Combining feature selection based on PCR and PCA.

In [14]:
# from before
imputer = Imputer(
    inputCols=train_sdf.columns,
    outputCols=[col for col in train_sdf.columns],
    strategy="mean"
)

ignore = ['label']
assembler = VectorAssembler(
    inputCols=[x for x in train_sdf.columns if x not in ignore],
    outputCol='features')

scaler = StandardScaler(inputCol="features", outputCol="scaledFeatures", withStd=True, withMean=True)

lr_combined = LinearRegression(featuresCol="combinedFeatures", labelCol="label")

# fpr
selector_fpr = UnivariateFeatureSelector(featuresCol="scaledFeatures", outputCol="selectedFeaturesFpr",
                                         labelCol="label", selectionMode="fpr")
selector_fpr.setFeatureType("continuous").setLabelType("continuous").setSelectionThreshold(0.05)

# PCA
pca = PCA(k=3, inputCol="scaledFeatures", outputCol="pcaFeatures") #scaledFeatures

# Combine FPR features and PCA components
assembler_combined = VectorAssembler(inputCols=["selectedFeaturesFpr", "pcaFeatures"], outputCol="combinedFeatures")


pipeline_combined = Pipeline(stages=[imputer, assembler, scaler, selector_fpr, pca, assembler_combined, lr_combined])
model_combined = pipeline_combined.fit(train_sdf)
predictions_combined = model_combined.transform(test_sdf)

## Model Evaluation

In [15]:
# evaluators for  MAE & RMSE
evaluator_mae = RegressionEvaluator(labelCol="label", predictionCol="prediction", metricName="mae")
evaluator_rmse = RegressionEvaluator(labelCol="label", predictionCol="prediction", metricName="rmse")

#MAE
mae_base = evaluator_mae.evaluate(predictions)
mae_fpr = evaluator_mae.evaluate(predictions_fpr)
mae_fwe = evaluator_mae.evaluate(predictions_fwe)
mae_pca = evaluator_mae.evaluate(predictions_pca)
mae_combined = evaluator_mae.evaluate(predictions_combined)

print("MAE")
print(f"Base Pipeline: {mae_base}")
print(f"FPR: {mae_fpr}")
print(f"FWE: {mae_fwe}")
print(f"PCA: {mae_pca}")
print(f"Combined: {mae_combined}")


#RMSE
rmse_base = evaluator_rmse.evaluate(predictions)
rmse_fpr = evaluator_rmse.evaluate(predictions_fpr)
rmse_fwe = evaluator_rmse.evaluate(predictions_fwe)
rmse_pca = evaluator_rmse.evaluate(predictions_pca)
rmse_combined = evaluator_rmse.evaluate(predictions_combined)

print("\nRMSE")
print(f"Base Pipeline: {rmse_base}")
print(f"FPR: {rmse_fpr}")
print(f"FWE: {rmse_fwe}")
print(f"PCA: {rmse_pca}")
print(f"Combined: {rmse_combined}")


MAE
Base Pipeline: 403.0693682068891
FPR: 403.91288914768865
FWE: 404.22277479980056
PCA: 500.5333706603713
Combined: 400.69015238439994

RMSE
Base Pipeline: 532.1118163982943
FPR: 529.0331249949043
FWE: 530.5544449517731
PCA: 619.8620192323816
Combined: 530.4409593542097


The results indicate that **feature selection can improve or at least maintain model performance with fewer features.**

**FWE** feature selection, is able to maintain a decent error rate, comparable to the basic model with all the features, but with less.
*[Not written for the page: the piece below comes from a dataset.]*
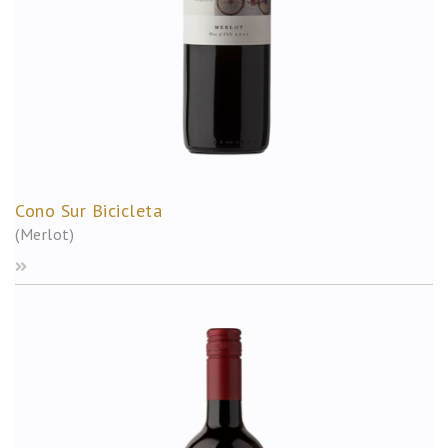
Cono Sur Bicicleta
(Merlot)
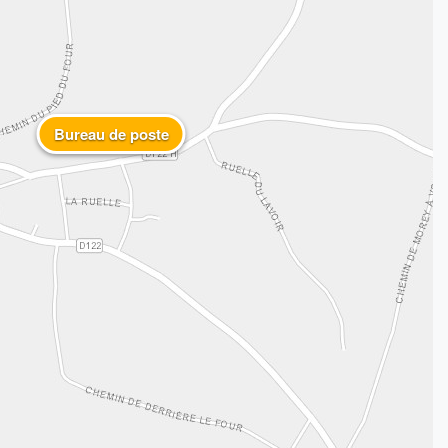
Bureau de poste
Which we see as an improvememnt.

**The Combined strategy was the most effective in reducing the number of features while maintaining model performance with an MAE of aproximately 400.**

To be noted is the very bad performance of the PCA. From our research, we think the main ideas leading to this are:
   
   - **Redundant or Irrelevant Features**: features selected by one method may not complement the features selected by another. For example as PCA is unsupervised and selects features based on variance it does not have much predictive power. If the variance doesn't align well with the target variable, PCA components might not be useful, hence also the PCA RMSE score.  
   - **Feature Interactions**: features selected through FPR are individually hence but their combination with PCA features might be leading the good results of the combined model.

# PART 3

Determining Number of Features Selected

In [18]:
selector_model = model_fpr.stages[3]
selected_features = selector_model.selectedFeatures

print("Number of Selected Features FPR:", len(selected_features))

Number of Selected Features FPR: 522


In [19]:
selector_model = model_fwe.stages[3]
selected_features = selector_model.selectedFeatures

print("Number of Selected Features FWE:", len(selected_features))

Number of Selected Features FWE: 495


Using FPR strategy, from the original 550 features, 522 were kept, while 28 were discarded. Using FWE, only 495 features were kept.

# Conclusions

As we know based on our previous assignment, the dataset is time-series, with relevant patterns of seasonality. Last time we did feature selection by hand, focusing on a limited number of them. Now on the Feature Selection procedure.

**In conclusion**, our analysis suggests that **feature selection techniques such as FPR and FWE can enhance model performance over the base model, however the relevance of features in time series can fluctuate over time**.

**PCA's as an unsupervised method to reduce dimensionality** does not account for new information as it emerges, particularly in dataset like ours which presents seasonal patterns and temporal shifts.

On the other hand,  **FWE's conservative looks more suitable** for time series, as it selects features with robust statistical significance potentially offering a more stable signal.

**The combination between features selected by FPR is suitable when combined with PCA components**, hence the performance.

In conclusion the FWE and Combined FPR+ PCA strategies showed improved/stable performance over the base model.